===== GIVEN INFORMATION =====
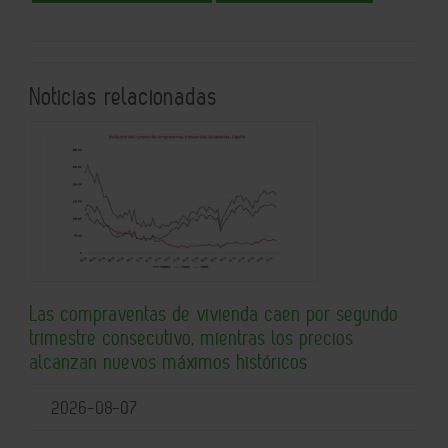
Noticias relacionadas
Las compraventas de vivienda caen por segundo
trimestre consecutivo, mientras los precios
alcanzan nuevos máximos históricos
2026-08-07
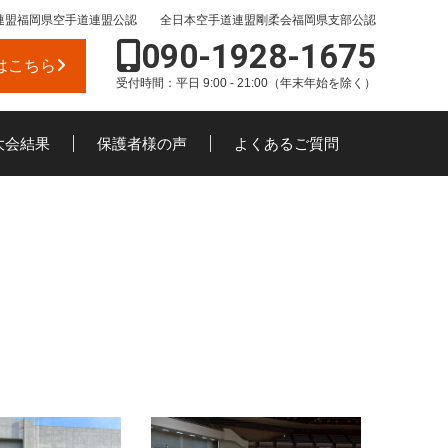
連盟福岡県空手道連盟公認
全日本空手道連盟剛柔会福岡県支部公認
090-1928-1675
はこちら
受付時間：平日 9:00 - 21:00（年末年始を除く）
大会結果
保護者様の声
よくあるご質問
=====
** TASK REQUIREMENTS **
Repeat the data exactly, dropping every picture it holds.

** EXERCISE ANSWER **
Noticias relacionadas
Las compraventas de vivienda caen por segundo
trimestre consecutivo, mientras los precios
alcanzan nuevos máximos históricos
2026-08-07
連盟福岡県空手道連盟公認
全日本空手道連盟剛柔会福岡県支部公認
090-1928-1675
はこちら
受付時間：平日 9:00 - 21:00（年末年始を除く）
大会結果
保護者様の声
よくあるご質問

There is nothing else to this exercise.